Major: Economics, with a concentration in narrative journalism
It was the appeal of mixing storytelling with journalism that drew Marcus Nowling ’23 to the narrative journalism concentration. An economics major, Marcus is exploring a path to combine his economics major with narrative journalism to give a voice to those facing economic hardships. This summer, he will take part in a six-week program under the direction of Jack Shuler, chair of the concentration in narrative journalism, to bring awareness to the struggles facing families living in poverty.
How did you come to the narrative journalism concentration?
I wanted to focus my economics major. I was introduced to this style of writing in my Writing 101 course, which focused on human rights and asked students to produce in-depth, fact-based reports. I also took literary nonfiction, in which we learn about immersion writing.

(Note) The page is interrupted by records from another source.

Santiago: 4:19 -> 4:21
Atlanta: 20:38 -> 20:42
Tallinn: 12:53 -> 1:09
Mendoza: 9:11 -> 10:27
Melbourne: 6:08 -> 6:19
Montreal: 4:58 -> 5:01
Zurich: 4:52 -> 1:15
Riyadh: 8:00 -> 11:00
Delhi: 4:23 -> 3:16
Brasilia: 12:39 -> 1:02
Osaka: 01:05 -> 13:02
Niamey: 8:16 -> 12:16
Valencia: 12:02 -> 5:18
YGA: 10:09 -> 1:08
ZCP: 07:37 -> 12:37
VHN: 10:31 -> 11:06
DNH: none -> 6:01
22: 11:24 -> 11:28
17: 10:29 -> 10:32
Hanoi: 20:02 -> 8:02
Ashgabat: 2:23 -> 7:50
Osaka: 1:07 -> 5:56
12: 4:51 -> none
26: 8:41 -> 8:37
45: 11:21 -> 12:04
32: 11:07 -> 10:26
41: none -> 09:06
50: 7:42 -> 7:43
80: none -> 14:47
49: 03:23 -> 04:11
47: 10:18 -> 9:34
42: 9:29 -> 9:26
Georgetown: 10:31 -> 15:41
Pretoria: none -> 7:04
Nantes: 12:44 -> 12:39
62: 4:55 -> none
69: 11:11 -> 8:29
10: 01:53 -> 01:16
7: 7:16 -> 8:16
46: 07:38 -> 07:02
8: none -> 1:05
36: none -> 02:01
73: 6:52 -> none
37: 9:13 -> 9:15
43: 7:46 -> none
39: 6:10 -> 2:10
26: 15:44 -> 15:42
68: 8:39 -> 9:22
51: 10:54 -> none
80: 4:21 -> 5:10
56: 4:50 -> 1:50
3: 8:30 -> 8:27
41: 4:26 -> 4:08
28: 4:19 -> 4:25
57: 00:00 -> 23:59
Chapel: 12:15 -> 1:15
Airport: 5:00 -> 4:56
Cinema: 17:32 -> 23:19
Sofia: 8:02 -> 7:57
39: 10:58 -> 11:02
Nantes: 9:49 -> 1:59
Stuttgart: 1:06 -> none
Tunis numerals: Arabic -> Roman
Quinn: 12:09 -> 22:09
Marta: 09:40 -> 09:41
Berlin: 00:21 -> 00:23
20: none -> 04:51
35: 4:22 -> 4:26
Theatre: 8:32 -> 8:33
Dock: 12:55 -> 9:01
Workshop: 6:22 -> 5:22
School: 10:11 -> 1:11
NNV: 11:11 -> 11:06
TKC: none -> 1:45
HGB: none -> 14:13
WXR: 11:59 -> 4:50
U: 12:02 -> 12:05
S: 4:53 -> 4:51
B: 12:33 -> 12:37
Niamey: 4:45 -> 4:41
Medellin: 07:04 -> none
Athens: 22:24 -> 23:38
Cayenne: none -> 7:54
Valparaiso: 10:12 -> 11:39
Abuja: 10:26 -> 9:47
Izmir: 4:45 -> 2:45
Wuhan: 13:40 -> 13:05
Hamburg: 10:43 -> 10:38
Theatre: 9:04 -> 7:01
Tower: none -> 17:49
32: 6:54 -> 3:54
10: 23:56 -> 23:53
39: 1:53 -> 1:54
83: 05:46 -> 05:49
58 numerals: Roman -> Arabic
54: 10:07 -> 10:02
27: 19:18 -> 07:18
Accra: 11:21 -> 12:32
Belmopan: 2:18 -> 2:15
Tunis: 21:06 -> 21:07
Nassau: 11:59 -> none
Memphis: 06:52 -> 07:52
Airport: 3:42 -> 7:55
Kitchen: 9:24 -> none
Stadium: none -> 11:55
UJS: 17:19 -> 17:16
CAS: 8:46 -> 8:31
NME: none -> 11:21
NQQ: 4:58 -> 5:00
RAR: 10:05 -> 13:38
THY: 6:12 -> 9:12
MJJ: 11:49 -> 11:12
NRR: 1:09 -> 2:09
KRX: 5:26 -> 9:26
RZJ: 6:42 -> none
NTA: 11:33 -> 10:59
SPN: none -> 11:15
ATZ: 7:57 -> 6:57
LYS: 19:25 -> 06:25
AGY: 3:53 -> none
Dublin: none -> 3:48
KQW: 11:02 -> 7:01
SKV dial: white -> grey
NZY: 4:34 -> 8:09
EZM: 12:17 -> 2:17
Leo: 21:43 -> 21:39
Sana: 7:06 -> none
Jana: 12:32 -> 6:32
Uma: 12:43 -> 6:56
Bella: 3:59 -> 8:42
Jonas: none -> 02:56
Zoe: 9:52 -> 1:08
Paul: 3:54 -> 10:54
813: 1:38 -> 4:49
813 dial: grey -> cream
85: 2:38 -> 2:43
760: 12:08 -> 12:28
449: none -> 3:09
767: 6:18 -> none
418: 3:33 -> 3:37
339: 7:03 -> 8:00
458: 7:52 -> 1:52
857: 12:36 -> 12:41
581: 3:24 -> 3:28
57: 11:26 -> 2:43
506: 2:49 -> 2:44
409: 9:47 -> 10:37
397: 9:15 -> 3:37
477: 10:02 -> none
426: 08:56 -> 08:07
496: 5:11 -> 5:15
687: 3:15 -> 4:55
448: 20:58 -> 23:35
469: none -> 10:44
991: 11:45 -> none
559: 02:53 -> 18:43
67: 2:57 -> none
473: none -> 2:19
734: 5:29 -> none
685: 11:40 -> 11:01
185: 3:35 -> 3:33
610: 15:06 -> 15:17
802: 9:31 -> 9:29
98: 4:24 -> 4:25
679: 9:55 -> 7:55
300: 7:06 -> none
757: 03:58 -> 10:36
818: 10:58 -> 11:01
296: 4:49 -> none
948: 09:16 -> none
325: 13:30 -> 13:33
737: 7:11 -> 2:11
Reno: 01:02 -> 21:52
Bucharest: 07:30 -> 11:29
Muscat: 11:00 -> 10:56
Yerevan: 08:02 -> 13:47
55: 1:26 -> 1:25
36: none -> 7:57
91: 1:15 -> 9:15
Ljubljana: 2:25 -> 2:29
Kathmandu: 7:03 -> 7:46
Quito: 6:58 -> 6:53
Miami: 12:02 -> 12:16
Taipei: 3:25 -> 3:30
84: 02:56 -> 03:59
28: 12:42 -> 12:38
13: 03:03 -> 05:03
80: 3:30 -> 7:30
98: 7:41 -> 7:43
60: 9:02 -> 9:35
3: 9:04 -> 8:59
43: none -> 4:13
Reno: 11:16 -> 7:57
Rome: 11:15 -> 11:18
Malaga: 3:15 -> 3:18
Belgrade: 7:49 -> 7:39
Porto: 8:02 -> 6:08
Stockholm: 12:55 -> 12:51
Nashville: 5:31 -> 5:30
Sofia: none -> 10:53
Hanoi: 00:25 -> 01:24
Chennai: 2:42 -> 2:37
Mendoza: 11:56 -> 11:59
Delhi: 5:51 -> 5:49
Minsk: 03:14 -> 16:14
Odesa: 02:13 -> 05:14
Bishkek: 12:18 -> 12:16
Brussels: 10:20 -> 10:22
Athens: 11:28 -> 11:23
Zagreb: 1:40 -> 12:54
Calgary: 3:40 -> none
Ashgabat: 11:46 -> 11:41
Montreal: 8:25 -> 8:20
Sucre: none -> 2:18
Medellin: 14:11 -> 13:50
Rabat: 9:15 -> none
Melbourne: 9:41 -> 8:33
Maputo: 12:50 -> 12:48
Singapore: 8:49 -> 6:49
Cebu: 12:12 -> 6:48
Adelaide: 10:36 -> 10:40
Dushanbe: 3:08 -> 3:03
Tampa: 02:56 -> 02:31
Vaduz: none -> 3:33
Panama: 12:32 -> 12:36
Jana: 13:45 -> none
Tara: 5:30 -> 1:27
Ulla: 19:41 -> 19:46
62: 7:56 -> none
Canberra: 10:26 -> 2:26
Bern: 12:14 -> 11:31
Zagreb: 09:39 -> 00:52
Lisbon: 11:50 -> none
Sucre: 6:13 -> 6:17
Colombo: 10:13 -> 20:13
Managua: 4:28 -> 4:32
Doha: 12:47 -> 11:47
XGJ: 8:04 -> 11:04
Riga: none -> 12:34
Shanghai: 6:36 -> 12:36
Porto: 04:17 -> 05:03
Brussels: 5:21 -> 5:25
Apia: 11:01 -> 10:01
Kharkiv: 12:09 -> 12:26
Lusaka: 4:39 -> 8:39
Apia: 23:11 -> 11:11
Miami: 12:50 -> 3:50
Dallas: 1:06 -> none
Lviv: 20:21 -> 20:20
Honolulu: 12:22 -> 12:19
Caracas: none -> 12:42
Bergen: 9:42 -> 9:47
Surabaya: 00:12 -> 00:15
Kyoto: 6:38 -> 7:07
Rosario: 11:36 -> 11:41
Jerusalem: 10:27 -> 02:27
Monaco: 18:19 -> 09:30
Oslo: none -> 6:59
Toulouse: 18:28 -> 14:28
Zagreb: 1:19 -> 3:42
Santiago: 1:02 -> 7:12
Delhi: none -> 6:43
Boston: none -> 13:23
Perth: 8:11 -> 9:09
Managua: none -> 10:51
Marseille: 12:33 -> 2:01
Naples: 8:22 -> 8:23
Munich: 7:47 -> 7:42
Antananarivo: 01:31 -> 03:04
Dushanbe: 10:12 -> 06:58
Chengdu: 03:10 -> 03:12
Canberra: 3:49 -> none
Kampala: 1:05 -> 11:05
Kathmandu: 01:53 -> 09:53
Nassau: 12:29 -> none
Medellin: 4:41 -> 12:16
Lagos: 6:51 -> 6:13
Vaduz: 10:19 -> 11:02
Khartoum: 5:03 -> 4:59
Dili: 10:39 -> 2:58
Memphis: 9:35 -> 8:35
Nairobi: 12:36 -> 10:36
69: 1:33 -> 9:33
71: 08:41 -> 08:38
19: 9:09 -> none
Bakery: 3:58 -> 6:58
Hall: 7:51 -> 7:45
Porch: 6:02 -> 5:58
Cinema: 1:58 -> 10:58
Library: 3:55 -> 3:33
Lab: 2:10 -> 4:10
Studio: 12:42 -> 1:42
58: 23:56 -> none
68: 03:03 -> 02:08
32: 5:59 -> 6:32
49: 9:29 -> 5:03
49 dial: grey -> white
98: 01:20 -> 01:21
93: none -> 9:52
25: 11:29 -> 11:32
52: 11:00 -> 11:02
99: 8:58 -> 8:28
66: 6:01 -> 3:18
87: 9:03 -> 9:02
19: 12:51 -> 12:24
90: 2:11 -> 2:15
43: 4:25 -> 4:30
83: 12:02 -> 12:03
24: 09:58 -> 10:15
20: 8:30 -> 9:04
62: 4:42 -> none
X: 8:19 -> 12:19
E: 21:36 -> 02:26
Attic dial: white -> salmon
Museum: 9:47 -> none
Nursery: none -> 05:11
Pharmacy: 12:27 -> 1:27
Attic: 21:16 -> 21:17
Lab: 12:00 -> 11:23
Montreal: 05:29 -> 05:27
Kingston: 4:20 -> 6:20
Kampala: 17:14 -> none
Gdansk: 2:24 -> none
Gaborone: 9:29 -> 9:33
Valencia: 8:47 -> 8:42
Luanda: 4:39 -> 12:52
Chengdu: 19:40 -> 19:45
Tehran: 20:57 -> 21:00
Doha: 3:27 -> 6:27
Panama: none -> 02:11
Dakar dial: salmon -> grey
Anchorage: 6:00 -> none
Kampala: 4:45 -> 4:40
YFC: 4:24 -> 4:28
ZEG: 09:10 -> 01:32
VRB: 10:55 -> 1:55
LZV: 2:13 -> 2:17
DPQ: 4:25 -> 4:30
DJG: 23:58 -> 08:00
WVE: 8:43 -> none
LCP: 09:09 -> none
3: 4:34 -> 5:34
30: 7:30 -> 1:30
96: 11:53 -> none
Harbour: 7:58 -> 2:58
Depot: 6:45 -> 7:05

That kind of writing allows us to immerse ourselves in a new experience, pay attention to detail, and learn techniques to draw the audience into that same setting.
Tell us about the project you’ll be researching this summer in Columbus.
I grew up in a neighborhood that was sandwiched between two economic extremes, poverty and affluence. This summer, I’ll report on the impact COVID-19 has had—and is having—on marginalized communities, bringing light to people’s experiences. I’ll also be meeting with local activists, reporters, nonprofits, and political officials who deal with different systems that affect these communities. Before coming to college, I assumed I needed to be a policymaker or an activist to influence issues, but I was introduced to long-form writing to bring awareness to issues. That sparked my interest, and I knew I needed to pursue it.